The Charmer

Remembering Spencer Ross, a lovable “con artist.”

Spencer Ross didn’t have a home in the traditional sense. He was the family’s nomad, couch surfing for days at a time from his mother’s home to his aunt’s to the various apartments of his nine siblings and back again.

That was how, his cousins say, in a family as large as the extended Ross clan, he managed to be close with nearly everyone.

A dozen or so of them gathered July 20 at the home of Sheri Ross, his aunt, for a prayer vigil held in Ross’ honor. A large white bow hung on a rickety wooded fence in remembrance. It was in there in the backyard of her Henrico County apartment that he was shot to death. A spokesman for the Henrico police reports that Ross’ death has been ruled a suicide by the state medical examiner.

Days after his July 10 death, the realization that Ross is gone has barely begun to sink in. The prayer vigil was scheduled to begin at 7 p.m., but only a fraction of his family and friends attend. Most lingered at the funeral home following a viewing of the body. His mother, Von Robinson, never showed. She was too overcome, says Sandra Shine, Ross’ aunt.

Those who did attend had stories to tell. A short man who favored Black and Mild cigars, Ross had an outsized personality. He was 22, they say, and acting like it.
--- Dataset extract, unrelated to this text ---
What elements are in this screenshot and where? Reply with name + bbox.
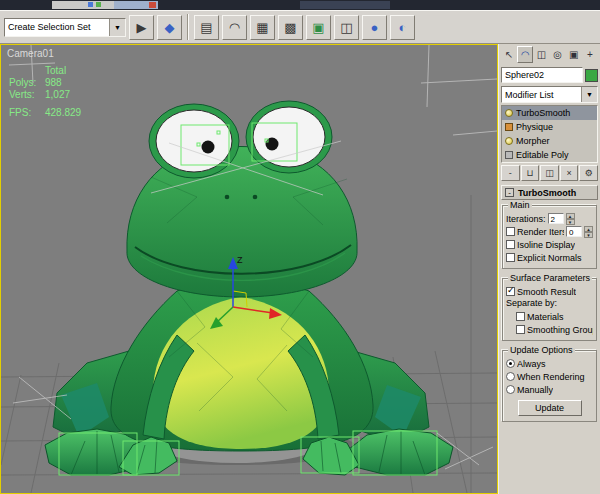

Spence to his proper friends, Joe (short for Jovon) to everyone else, friends and family remember him as cocky. The kind of cocky that took his shirt off at nightclubs and nonchalantly ripped up $20 bills to get attention. “He’d call you up afterward and say, ‘Cuz, we’re the life of the party,’” remembers cousin Jasmine Bland.

Other loved ones remember Ross as a charmer. “He was a con artist,” shares says Devona Robinson, affectionately. “He would con you out of your life if he could.”

Robinson is pregnant with her and Ross’ first child. On her head is a black baseball cap emblazoned with a picture of Ross glaring at the camera. On the T-shirt covering her belly is a similar photo.

A 2009 graduate of L.C. Bird High School in Chesterfield County, he’d most recently worked in the kitchen at Moe’s Southwest Grill. But he’d talked about wanting something different, Robinson says.

Underneath all that infuriating cockiness, he was a sweet young man dedicated to his family, Shine says. “Kids loved him,” Shine says. “They have since forever.”

Ross died just two months before he would get to meet his own child. They planned on raising it together, Robinson says. Now, Robinson’s pregnancy is a symbol, a remembrance of him. In addition, she’ll be getting a tattoo. “I’m going to get his name,” she says, pointing toward her neck.

“I’m going to do it real big for him. He’d like that.”